An integrated framework for building trustworthy data-driven epidemiological models: Application to the COVID-19 outbreak in New York City

Epidemiological models can provide the dynamic evolution of a pandemic but they are based on many assumptions and parameters that have to be adjusted over the time when the pandemic lasts. However, often the available data are not sufficient to identify the model parameters and hence infer the unobserved dynamics. Here, we develop a general framework for building a trustworthy data-driven epidemiological model, consisting of a workflow that integrates data acquisition and event timeline, model development, identifiability analysis, sensitivity analysis, model calibration, model robustness analysis, and projection with uncertainties in different scenarios.
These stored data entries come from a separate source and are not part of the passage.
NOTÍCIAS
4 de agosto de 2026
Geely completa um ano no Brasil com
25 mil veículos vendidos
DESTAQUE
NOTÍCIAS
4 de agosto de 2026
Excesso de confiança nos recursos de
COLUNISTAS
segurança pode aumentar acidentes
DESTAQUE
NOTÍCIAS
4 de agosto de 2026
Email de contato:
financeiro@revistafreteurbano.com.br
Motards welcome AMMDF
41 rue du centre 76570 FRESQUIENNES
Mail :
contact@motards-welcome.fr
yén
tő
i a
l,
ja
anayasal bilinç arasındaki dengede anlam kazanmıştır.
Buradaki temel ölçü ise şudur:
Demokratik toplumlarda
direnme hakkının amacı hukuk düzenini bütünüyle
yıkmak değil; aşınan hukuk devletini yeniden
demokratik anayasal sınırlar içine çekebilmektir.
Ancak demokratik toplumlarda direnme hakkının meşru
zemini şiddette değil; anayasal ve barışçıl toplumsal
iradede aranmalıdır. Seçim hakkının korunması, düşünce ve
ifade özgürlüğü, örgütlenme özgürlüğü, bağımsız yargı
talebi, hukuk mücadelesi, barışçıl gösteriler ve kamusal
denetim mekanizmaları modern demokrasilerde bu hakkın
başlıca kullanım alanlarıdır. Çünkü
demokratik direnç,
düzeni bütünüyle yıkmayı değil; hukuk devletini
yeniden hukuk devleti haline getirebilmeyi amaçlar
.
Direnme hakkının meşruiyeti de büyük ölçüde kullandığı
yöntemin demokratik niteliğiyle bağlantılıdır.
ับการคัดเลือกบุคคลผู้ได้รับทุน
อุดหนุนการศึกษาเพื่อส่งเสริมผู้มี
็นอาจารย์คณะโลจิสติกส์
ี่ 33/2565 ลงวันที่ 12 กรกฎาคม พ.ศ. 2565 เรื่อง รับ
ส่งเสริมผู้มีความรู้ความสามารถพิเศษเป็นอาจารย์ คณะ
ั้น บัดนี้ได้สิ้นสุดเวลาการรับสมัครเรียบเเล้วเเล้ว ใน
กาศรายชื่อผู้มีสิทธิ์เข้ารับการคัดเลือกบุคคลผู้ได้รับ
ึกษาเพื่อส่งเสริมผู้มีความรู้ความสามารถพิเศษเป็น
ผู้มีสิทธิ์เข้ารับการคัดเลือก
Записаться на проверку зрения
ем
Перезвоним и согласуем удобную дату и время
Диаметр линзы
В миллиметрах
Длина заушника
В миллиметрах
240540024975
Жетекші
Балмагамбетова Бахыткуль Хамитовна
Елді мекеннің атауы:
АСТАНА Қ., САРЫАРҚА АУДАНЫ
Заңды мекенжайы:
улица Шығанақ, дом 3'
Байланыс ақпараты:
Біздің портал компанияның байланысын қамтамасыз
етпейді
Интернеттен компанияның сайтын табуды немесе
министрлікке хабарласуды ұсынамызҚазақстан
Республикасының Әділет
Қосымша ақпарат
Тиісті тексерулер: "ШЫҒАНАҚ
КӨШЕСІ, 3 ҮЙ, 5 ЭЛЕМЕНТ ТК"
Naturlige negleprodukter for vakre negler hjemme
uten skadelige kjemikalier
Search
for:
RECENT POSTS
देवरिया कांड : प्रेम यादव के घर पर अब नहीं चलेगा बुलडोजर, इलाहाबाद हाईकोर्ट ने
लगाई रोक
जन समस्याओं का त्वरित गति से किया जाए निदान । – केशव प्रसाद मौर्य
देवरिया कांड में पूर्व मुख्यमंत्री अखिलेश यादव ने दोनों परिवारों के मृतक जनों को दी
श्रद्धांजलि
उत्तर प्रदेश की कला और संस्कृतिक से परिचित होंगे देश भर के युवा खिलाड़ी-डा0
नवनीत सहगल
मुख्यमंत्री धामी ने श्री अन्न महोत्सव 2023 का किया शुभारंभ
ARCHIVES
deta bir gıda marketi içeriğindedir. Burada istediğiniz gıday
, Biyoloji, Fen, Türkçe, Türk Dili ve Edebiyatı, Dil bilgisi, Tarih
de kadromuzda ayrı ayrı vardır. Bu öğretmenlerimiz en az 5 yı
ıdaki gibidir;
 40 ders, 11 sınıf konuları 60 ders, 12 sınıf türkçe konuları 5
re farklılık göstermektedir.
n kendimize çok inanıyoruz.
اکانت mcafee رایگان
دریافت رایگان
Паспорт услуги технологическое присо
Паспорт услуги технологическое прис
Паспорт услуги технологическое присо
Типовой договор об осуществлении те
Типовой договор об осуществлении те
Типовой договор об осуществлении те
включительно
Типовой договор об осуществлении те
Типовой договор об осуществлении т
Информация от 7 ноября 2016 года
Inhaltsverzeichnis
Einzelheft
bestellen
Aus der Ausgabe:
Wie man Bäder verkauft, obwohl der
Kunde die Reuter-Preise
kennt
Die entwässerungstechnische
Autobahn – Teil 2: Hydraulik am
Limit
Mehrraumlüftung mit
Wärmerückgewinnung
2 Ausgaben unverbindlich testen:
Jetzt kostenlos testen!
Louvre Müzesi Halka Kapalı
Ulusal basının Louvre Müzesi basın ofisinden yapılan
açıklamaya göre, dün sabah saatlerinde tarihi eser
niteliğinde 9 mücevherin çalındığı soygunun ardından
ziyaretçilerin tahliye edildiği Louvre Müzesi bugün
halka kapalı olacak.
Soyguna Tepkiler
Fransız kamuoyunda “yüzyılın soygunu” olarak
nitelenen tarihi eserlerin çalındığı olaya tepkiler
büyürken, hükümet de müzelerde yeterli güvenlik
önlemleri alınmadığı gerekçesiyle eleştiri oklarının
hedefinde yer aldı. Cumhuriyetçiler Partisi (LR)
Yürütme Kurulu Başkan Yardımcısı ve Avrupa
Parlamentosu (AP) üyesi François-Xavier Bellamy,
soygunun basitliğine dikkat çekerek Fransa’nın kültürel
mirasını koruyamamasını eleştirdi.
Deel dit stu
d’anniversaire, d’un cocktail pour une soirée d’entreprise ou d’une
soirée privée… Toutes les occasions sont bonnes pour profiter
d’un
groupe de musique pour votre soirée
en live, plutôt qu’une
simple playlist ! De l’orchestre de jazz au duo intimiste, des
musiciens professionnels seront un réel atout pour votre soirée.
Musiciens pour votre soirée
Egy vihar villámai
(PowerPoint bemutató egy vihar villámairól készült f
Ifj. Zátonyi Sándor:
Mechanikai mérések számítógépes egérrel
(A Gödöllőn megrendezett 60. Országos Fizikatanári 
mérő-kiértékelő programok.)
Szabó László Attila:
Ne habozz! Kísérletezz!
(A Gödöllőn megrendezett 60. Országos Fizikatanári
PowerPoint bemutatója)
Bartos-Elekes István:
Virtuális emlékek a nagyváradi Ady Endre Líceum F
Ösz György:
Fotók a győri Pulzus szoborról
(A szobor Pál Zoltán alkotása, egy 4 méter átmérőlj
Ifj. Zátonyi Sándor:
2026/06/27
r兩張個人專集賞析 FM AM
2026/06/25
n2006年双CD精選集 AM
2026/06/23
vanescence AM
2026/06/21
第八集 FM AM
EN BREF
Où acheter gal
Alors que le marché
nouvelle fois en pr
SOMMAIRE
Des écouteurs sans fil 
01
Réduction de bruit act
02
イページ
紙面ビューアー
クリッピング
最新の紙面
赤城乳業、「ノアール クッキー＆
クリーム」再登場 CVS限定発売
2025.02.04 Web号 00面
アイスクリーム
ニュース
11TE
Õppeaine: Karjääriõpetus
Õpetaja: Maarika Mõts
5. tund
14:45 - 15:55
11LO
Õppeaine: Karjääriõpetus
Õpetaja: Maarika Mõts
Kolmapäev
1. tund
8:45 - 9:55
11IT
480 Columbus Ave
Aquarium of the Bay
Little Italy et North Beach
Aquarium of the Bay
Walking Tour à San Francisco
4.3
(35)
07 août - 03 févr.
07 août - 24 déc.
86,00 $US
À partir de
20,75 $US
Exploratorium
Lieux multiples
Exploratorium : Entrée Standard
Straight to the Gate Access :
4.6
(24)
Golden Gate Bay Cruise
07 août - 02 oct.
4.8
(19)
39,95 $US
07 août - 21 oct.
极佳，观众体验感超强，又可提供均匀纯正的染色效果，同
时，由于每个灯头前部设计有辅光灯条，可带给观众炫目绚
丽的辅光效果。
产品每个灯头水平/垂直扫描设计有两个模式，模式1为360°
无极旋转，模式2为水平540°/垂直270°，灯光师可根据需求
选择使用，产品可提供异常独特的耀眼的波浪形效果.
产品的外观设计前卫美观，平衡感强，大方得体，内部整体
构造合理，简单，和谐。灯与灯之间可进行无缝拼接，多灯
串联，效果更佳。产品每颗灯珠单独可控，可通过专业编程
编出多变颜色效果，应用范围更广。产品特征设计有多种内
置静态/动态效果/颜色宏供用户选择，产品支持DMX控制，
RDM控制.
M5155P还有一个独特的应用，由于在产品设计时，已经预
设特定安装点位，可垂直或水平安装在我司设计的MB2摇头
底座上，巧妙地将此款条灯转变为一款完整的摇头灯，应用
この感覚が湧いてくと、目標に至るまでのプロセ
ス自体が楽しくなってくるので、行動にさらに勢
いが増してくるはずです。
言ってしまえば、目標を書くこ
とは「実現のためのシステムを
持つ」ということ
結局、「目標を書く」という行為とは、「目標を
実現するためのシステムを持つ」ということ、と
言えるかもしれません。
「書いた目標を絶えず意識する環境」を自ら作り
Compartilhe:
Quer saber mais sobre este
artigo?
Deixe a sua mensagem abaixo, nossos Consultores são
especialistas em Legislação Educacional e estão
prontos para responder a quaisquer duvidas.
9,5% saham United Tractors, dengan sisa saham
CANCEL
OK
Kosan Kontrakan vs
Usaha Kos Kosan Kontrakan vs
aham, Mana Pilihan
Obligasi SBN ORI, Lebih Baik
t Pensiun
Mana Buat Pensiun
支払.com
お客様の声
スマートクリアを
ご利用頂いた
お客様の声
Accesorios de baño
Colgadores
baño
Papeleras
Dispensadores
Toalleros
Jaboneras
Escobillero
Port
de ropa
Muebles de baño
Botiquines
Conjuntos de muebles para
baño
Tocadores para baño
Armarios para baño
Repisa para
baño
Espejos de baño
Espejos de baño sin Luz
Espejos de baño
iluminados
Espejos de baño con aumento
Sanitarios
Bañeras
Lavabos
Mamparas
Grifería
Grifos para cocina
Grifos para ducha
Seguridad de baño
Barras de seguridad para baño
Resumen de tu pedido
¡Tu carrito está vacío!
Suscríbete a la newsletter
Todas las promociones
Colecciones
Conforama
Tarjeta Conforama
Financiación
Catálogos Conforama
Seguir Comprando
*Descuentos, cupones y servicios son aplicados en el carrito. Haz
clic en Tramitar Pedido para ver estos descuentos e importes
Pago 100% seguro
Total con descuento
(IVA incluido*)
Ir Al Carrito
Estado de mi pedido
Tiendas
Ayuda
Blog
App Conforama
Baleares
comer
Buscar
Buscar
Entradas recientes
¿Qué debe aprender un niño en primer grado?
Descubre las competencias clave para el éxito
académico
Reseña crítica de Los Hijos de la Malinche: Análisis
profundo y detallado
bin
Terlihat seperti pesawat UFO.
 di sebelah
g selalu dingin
In particular, we apply this framework to propose a modified susceptible–exposed–infectious–recovered (SEIR) model, including new compartments and model vaccination in order to project the transmission dynamics of COVID-19 in New York City (NYC). We find that we can uniquely estimate the model parameters and accurately project the daily new infection cases, hospitalizations, and deaths, in agreement with the available data from NYC’s government’s website. In addition, we employ the calibrated data-driven model to study the effects of vaccination and timing of reopening indoor dining in NYC.Author summary: The transmission dynamics of pandemics are often modeled by ordinary differential equations, which normally involve many undetermined parameters needed to be estimated from data. In this study, we provide a general framework, which includes identifiability analysis, sensitivity analysis, model robustness analysis, and uncertainty quantification, to examine the relationship between the model dynamics, data, and parameters. We apply our framework to the modeling of the COVID-19 outbreak in New York City and project the evolution of the pandemic.